In this chapter, Thomas Burri, an international lawyer, examines how general ethical norms on AI diffuse into domestic law directly, without engaging international law. The chapter discusses various ethical AI frameworks and shows how they influenced the European Union Commission’s proposal for an AI Act. It reveals the origins of the EU proposal and explains the substance of the future EU AI regulation. The chapter concludes that, overall, international law has played a marginal role in this process; it was largely sidelined.

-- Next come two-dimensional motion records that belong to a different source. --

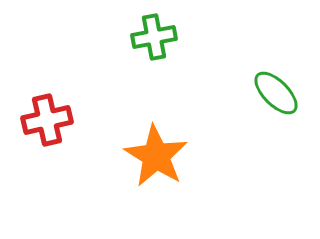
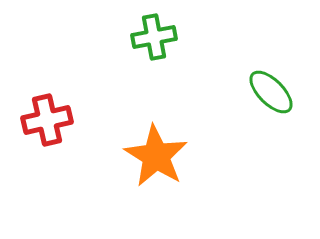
green ellipse: moved 5 px left, 1 px up
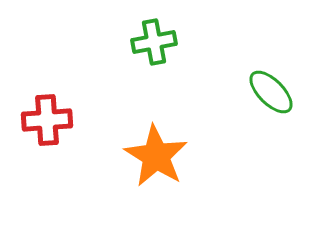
green cross: moved 5 px down
red cross: rotated 9 degrees clockwise
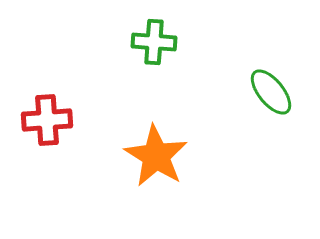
green cross: rotated 15 degrees clockwise
green ellipse: rotated 6 degrees clockwise
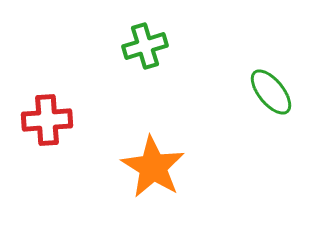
green cross: moved 9 px left, 4 px down; rotated 21 degrees counterclockwise
orange star: moved 3 px left, 11 px down
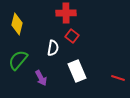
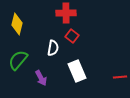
red line: moved 2 px right, 1 px up; rotated 24 degrees counterclockwise
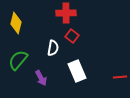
yellow diamond: moved 1 px left, 1 px up
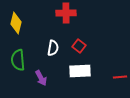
red square: moved 7 px right, 10 px down
green semicircle: rotated 45 degrees counterclockwise
white rectangle: moved 3 px right; rotated 70 degrees counterclockwise
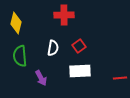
red cross: moved 2 px left, 2 px down
red square: rotated 16 degrees clockwise
green semicircle: moved 2 px right, 4 px up
red line: moved 1 px down
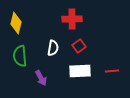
red cross: moved 8 px right, 4 px down
red line: moved 8 px left, 7 px up
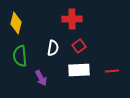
white rectangle: moved 1 px left, 1 px up
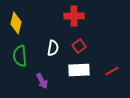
red cross: moved 2 px right, 3 px up
red line: rotated 24 degrees counterclockwise
purple arrow: moved 1 px right, 3 px down
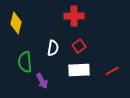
green semicircle: moved 5 px right, 6 px down
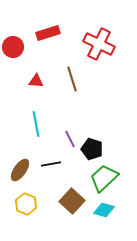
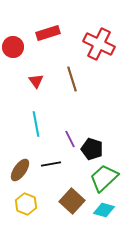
red triangle: rotated 49 degrees clockwise
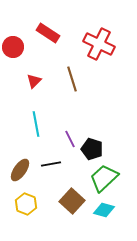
red rectangle: rotated 50 degrees clockwise
red triangle: moved 2 px left; rotated 21 degrees clockwise
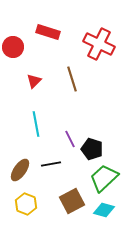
red rectangle: moved 1 px up; rotated 15 degrees counterclockwise
brown square: rotated 20 degrees clockwise
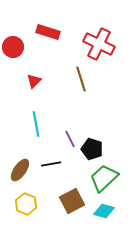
brown line: moved 9 px right
cyan diamond: moved 1 px down
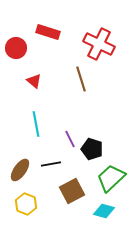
red circle: moved 3 px right, 1 px down
red triangle: rotated 35 degrees counterclockwise
green trapezoid: moved 7 px right
brown square: moved 10 px up
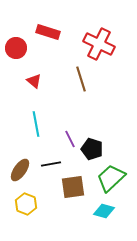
brown square: moved 1 px right, 4 px up; rotated 20 degrees clockwise
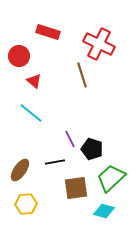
red circle: moved 3 px right, 8 px down
brown line: moved 1 px right, 4 px up
cyan line: moved 5 px left, 11 px up; rotated 40 degrees counterclockwise
black line: moved 4 px right, 2 px up
brown square: moved 3 px right, 1 px down
yellow hexagon: rotated 25 degrees counterclockwise
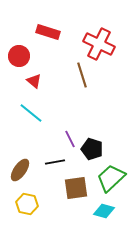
yellow hexagon: moved 1 px right; rotated 15 degrees clockwise
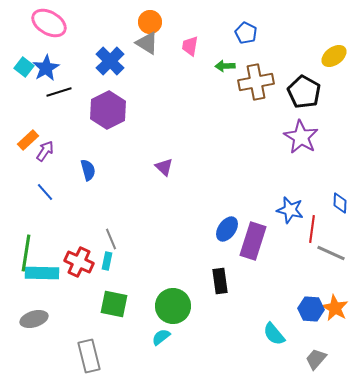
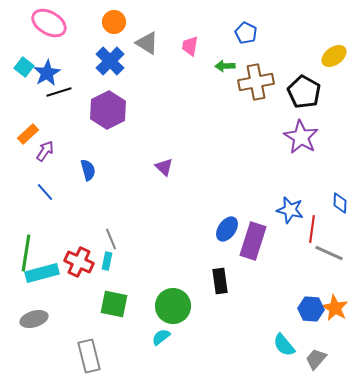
orange circle at (150, 22): moved 36 px left
blue star at (46, 68): moved 1 px right, 5 px down
orange rectangle at (28, 140): moved 6 px up
gray line at (331, 253): moved 2 px left
cyan rectangle at (42, 273): rotated 16 degrees counterclockwise
cyan semicircle at (274, 334): moved 10 px right, 11 px down
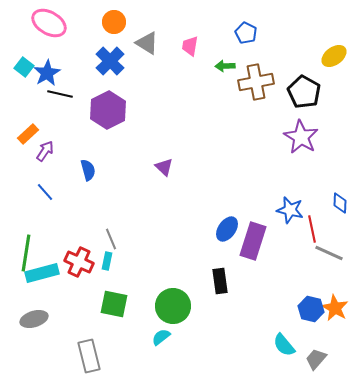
black line at (59, 92): moved 1 px right, 2 px down; rotated 30 degrees clockwise
red line at (312, 229): rotated 20 degrees counterclockwise
blue hexagon at (311, 309): rotated 10 degrees clockwise
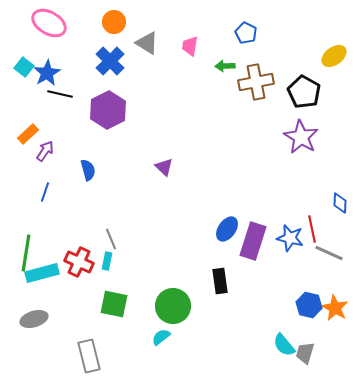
blue line at (45, 192): rotated 60 degrees clockwise
blue star at (290, 210): moved 28 px down
blue hexagon at (311, 309): moved 2 px left, 4 px up
gray trapezoid at (316, 359): moved 11 px left, 6 px up; rotated 25 degrees counterclockwise
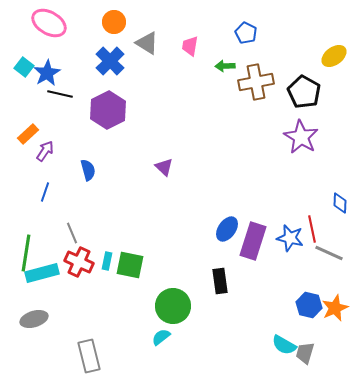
gray line at (111, 239): moved 39 px left, 6 px up
green square at (114, 304): moved 16 px right, 39 px up
orange star at (335, 308): rotated 20 degrees clockwise
cyan semicircle at (284, 345): rotated 20 degrees counterclockwise
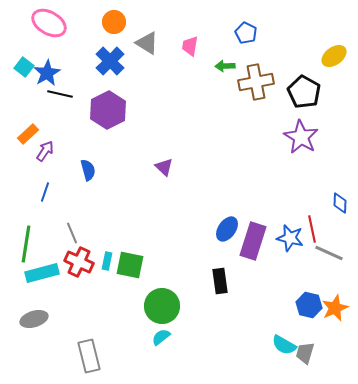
green line at (26, 253): moved 9 px up
green circle at (173, 306): moved 11 px left
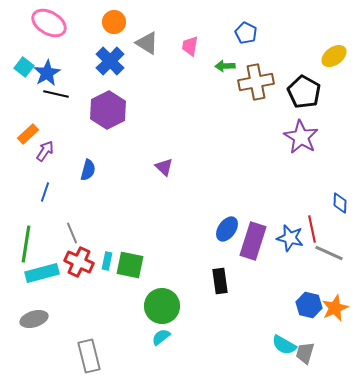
black line at (60, 94): moved 4 px left
blue semicircle at (88, 170): rotated 30 degrees clockwise
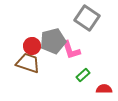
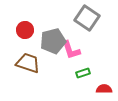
red circle: moved 7 px left, 16 px up
green rectangle: moved 2 px up; rotated 24 degrees clockwise
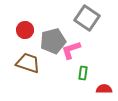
pink L-shape: rotated 90 degrees clockwise
green rectangle: rotated 64 degrees counterclockwise
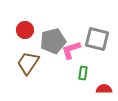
gray square: moved 10 px right, 21 px down; rotated 20 degrees counterclockwise
brown trapezoid: rotated 75 degrees counterclockwise
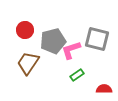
green rectangle: moved 6 px left, 2 px down; rotated 48 degrees clockwise
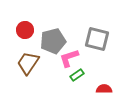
pink L-shape: moved 2 px left, 8 px down
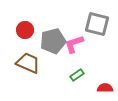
gray square: moved 15 px up
pink L-shape: moved 5 px right, 14 px up
brown trapezoid: rotated 80 degrees clockwise
red semicircle: moved 1 px right, 1 px up
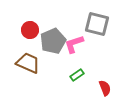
red circle: moved 5 px right
gray pentagon: rotated 10 degrees counterclockwise
red semicircle: rotated 70 degrees clockwise
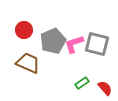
gray square: moved 20 px down
red circle: moved 6 px left
green rectangle: moved 5 px right, 8 px down
red semicircle: rotated 21 degrees counterclockwise
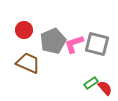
green rectangle: moved 9 px right
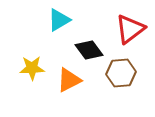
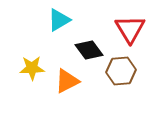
red triangle: rotated 24 degrees counterclockwise
brown hexagon: moved 2 px up
orange triangle: moved 2 px left, 1 px down
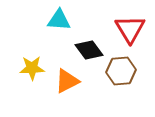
cyan triangle: rotated 35 degrees clockwise
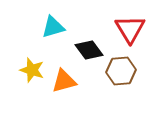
cyan triangle: moved 6 px left, 7 px down; rotated 20 degrees counterclockwise
yellow star: moved 2 px down; rotated 20 degrees clockwise
orange triangle: moved 3 px left; rotated 12 degrees clockwise
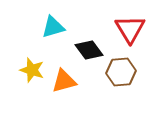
brown hexagon: moved 1 px down
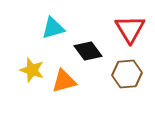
cyan triangle: moved 1 px down
black diamond: moved 1 px left, 1 px down
brown hexagon: moved 6 px right, 2 px down
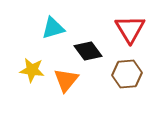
yellow star: rotated 10 degrees counterclockwise
orange triangle: moved 2 px right, 1 px up; rotated 36 degrees counterclockwise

In this chapter, the philosopher Mathias Risse reflects on the medium and long-term prospects and challenges democracy faces from AI. Comparing the political nature of AI systems with traffic infrastructure, the author points out AI’s potential to greatly strengthen democracy, but only with the right efforts. The chapter starts with a critical examination of the relation between democracy and technology with a historical perspective before outlining the techno skepticism prevalent in several grand narratives of AI. Finally, the author explores the possibilities and challenges that AI may lead to in the present digital age. He argues that technology critically bears on what forms of human life get realised or imagined, as it changes the materiality of democracy (by altering how collective decision making unfolds) and what its human participants are like. In conclusion, Mathias Risse argues that both technologists and citizens need to engage with ethics and political thoughts generally to have the spirit and dedication to build and maintain a democracy-enhancing AI infrastructure.